▶ PROBLEM DESCRIPTION: Give again, unaltered, the lines of the listing below that run from the line having "Zusätzliches Doppelzimmer Schlafgut: Doppelzimmer" through the line having "Ks. mgr lic. Mateusz Demeniuk".

____________

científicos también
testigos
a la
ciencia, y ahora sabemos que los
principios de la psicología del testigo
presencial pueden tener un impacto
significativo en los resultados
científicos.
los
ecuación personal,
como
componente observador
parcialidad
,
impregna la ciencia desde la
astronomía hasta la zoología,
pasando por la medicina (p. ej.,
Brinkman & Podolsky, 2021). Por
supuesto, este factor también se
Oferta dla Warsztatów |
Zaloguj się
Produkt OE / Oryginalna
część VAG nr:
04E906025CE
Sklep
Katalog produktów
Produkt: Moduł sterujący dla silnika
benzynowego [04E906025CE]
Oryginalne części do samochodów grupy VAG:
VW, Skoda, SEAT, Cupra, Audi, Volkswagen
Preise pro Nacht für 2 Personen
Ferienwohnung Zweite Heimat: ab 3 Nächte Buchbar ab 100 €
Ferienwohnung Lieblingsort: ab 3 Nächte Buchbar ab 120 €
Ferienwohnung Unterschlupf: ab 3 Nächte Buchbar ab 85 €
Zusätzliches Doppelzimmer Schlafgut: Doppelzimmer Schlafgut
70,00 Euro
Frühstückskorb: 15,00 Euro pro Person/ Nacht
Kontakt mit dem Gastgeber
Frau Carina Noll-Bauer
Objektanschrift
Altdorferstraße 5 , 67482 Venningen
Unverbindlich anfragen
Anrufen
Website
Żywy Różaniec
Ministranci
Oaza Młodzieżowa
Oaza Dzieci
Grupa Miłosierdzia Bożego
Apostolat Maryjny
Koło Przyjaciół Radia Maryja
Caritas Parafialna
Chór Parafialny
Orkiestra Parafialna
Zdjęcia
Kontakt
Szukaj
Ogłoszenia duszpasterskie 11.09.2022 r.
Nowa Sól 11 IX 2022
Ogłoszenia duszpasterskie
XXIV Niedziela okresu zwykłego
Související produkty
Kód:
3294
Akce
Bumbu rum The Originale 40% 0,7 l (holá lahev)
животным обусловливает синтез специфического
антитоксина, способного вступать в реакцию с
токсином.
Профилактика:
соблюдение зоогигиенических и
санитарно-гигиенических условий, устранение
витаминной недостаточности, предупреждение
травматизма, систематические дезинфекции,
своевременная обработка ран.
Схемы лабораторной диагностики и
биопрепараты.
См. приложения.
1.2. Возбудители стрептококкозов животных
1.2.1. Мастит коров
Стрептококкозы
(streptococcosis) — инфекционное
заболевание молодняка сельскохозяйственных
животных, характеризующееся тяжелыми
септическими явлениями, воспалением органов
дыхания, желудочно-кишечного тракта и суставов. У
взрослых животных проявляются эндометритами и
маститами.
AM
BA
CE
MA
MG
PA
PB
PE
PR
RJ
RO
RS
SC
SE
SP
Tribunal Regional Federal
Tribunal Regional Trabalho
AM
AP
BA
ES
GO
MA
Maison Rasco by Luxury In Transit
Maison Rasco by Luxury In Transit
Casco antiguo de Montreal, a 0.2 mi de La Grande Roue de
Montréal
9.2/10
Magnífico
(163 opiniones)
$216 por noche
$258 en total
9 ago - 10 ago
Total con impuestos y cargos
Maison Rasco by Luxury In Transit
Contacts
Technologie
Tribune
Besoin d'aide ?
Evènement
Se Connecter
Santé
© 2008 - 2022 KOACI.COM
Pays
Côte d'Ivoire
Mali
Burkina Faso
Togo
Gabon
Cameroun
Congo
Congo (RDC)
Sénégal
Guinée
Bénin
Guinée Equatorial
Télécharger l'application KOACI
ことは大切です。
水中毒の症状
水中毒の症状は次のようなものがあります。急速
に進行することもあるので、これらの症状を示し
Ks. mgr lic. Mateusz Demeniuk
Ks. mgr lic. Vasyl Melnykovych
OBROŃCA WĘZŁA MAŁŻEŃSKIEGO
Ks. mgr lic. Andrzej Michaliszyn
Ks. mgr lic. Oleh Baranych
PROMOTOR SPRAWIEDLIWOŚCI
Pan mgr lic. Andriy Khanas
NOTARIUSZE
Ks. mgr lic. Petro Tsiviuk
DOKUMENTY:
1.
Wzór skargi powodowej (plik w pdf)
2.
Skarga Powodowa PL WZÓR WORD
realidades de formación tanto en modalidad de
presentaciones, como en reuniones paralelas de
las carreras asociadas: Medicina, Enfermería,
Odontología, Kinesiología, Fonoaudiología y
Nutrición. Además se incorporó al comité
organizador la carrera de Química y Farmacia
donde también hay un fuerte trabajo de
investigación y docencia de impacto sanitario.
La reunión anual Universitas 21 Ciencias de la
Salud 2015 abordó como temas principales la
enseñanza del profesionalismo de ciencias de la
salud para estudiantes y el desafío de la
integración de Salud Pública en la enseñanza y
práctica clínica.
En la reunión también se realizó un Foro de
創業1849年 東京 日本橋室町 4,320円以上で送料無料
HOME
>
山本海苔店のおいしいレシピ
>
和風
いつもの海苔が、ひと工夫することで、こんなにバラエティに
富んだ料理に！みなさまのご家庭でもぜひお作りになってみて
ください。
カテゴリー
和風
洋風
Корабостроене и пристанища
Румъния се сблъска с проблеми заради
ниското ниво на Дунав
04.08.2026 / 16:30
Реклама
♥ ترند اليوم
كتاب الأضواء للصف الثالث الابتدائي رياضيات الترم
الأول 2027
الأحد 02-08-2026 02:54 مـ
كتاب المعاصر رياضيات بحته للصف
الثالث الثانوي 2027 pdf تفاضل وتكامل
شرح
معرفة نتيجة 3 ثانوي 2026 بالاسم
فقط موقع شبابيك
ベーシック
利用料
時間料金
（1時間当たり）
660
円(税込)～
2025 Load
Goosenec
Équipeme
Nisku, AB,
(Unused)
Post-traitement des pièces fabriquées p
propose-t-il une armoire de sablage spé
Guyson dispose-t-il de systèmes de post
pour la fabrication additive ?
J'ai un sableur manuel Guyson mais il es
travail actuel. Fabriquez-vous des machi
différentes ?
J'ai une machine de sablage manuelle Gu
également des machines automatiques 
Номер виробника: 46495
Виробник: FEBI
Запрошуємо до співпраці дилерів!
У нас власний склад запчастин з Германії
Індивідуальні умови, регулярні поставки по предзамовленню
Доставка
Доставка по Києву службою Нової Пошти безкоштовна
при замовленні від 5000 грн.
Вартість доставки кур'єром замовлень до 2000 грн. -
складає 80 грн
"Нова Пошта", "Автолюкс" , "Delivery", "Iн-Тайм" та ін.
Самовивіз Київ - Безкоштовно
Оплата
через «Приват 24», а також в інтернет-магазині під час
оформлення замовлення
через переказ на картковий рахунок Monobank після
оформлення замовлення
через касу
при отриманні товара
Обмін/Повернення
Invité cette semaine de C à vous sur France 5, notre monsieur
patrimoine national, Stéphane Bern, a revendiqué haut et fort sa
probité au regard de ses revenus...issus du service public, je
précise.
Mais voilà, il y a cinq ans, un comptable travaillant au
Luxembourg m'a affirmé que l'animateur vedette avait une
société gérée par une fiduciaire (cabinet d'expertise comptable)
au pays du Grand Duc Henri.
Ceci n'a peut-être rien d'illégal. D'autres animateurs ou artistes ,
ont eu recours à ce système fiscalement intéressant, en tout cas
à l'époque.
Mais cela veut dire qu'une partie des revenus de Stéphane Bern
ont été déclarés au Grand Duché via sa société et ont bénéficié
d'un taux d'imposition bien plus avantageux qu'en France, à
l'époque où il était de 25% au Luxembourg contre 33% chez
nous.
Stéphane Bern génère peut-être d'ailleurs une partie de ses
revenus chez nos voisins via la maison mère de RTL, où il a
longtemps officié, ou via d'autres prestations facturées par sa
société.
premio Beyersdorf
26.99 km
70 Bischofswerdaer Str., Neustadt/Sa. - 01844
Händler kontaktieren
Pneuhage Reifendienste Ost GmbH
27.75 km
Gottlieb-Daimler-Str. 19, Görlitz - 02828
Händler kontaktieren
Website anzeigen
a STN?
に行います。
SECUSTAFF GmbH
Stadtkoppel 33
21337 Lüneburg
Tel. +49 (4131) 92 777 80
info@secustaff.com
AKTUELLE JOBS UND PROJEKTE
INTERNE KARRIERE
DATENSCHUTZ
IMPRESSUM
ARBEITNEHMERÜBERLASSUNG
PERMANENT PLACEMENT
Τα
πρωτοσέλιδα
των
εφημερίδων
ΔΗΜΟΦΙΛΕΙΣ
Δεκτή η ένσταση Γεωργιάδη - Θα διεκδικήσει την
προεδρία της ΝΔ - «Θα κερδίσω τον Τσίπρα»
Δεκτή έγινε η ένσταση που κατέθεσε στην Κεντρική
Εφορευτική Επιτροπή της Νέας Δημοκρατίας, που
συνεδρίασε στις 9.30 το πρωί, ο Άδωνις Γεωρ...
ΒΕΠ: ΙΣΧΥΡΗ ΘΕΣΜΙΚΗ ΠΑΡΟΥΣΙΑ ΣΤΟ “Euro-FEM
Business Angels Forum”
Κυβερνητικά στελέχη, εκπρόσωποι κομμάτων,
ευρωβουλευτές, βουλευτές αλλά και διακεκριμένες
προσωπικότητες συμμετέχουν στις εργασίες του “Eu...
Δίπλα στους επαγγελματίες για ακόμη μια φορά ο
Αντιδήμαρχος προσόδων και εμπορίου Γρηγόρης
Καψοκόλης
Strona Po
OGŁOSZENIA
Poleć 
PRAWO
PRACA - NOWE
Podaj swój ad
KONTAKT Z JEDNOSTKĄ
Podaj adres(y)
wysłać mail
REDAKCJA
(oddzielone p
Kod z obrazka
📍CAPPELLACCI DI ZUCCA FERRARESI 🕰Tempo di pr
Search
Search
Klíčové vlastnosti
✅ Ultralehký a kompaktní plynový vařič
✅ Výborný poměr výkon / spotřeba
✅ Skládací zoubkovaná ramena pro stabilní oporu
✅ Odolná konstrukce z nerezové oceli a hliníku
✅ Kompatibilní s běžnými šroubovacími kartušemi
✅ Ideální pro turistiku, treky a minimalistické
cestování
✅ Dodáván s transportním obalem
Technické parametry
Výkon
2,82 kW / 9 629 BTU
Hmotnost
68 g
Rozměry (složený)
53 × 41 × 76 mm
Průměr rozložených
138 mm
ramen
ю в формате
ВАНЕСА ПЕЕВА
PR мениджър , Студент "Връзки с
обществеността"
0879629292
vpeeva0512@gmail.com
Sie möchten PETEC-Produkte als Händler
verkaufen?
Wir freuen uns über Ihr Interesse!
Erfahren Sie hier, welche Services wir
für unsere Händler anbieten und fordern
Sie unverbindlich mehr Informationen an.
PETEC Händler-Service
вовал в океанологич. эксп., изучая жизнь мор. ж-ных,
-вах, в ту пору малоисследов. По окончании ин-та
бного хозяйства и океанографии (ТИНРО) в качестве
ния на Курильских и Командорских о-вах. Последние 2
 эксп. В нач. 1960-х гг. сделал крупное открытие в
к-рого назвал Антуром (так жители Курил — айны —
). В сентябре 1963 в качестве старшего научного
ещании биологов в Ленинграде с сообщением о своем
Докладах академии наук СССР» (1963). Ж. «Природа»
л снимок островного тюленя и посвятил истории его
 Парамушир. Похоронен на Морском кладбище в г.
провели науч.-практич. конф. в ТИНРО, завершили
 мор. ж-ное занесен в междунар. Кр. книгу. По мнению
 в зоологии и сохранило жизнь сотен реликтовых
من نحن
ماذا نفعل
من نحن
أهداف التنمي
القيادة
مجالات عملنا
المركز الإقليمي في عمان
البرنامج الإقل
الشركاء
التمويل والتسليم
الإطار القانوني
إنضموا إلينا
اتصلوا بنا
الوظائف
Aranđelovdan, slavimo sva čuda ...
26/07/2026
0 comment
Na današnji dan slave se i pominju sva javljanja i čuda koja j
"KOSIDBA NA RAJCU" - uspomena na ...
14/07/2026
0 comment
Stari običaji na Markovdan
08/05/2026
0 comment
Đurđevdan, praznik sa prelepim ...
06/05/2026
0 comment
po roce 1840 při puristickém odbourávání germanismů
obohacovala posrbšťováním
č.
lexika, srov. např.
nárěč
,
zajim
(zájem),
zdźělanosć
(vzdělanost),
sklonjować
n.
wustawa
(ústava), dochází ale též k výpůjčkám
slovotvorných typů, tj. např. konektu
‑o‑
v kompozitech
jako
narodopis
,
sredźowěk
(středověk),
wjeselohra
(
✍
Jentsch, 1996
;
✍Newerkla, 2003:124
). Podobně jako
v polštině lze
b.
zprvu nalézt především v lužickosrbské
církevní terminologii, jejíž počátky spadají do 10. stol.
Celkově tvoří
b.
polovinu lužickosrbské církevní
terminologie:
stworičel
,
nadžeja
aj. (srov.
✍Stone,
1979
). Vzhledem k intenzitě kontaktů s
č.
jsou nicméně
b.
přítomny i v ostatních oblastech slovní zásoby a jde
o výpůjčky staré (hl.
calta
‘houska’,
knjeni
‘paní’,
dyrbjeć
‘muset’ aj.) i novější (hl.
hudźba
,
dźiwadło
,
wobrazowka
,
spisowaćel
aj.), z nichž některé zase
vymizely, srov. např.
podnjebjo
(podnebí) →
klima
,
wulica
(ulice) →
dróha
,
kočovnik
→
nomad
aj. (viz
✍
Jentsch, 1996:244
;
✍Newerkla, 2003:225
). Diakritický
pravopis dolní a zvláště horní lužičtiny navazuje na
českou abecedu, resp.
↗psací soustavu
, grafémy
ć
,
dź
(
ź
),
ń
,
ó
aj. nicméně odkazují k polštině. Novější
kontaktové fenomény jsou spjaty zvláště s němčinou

____________

▶ PROBLEM SOLUTION:
Zusätzliches Doppelzimmer Schlafgut: Doppelzimmer Schlafgut
70,00 Euro
Frühstückskorb: 15,00 Euro pro Person/ Nacht
Kontakt mit dem Gastgeber
Frau Carina Noll-Bauer
Objektanschrift
Altdorferstraße 5 , 67482 Venningen
Unverbindlich anfragen
Anrufen
Website
Żywy Różaniec
Ministranci
Oaza Młodzieżowa
Oaza Dzieci
Grupa Miłosierdzia Bożego
Apostolat Maryjny
Koło Przyjaciół Radia Maryja
Caritas Parafialna
Chór Parafialny
Orkiestra Parafialna
Zdjęcia
Kontakt
Szukaj
Ogłoszenia duszpasterskie 11.09.2022 r.
Nowa Sól 11 IX 2022
Ogłoszenia duszpasterskie
XXIV Niedziela okresu zwykłego
Související produkty
Kód:
3294
Akce
Bumbu rum The Originale 40% 0,7 l (holá lahev)
животным обусловливает синтез специфического
антитоксина, способного вступать в реакцию с
токсином.
Профилактика:
соблюдение зоогигиенических и
санитарно-гигиенических условий, устранение
витаминной недостаточности, предупреждение
травматизма, систематические дезинфекции,
своевременная обработка ран.
Схемы лабораторной диагностики и
биопрепараты.
См. приложения.
1.2. Возбудители стрептококкозов животных
1.2.1. Мастит коров
Стрептококкозы
(streptococcosis) — инфекционное
заболевание молодняка сельскохозяйственных
животных, характеризующееся тяжелыми
септическими явлениями, воспалением органов
дыхания, желудочно-кишечного тракта и суставов. У
взрослых животных проявляются эндометритами и
маститами.
AM
BA
CE
MA
MG
PA
PB
PE
PR
RJ
RO
RS
SC
SE
SP
Tribunal Regional Federal
Tribunal Regional Trabalho
AM
AP
BA
ES
GO
MA
Maison Rasco by Luxury In Transit
Maison Rasco by Luxury In Transit
Casco antiguo de Montreal, a 0.2 mi de La Grande Roue de
Montréal
9.2/10
Magnífico
(163 opiniones)
$216 por noche
$258 en total
9 ago - 10 ago
Total con impuestos y cargos
Maison Rasco by Luxury In Transit
Contacts
Technologie
Tribune
Besoin d'aide ?
Evènement
Se Connecter
Santé
© 2008 - 2022 KOACI.COM
Pays
Côte d'Ivoire
Mali
Burkina Faso
Togo
Gabon
Cameroun
Congo
Congo (RDC)
Sénégal
Guinée
Bénin
Guinée Equatorial
Télécharger l'application KOACI
ことは大切です。
水中毒の症状
水中毒の症状は次のようなものがあります。急速
に進行することもあるので、これらの症状を示し
Ks. mgr lic. Mateusz Demeniuk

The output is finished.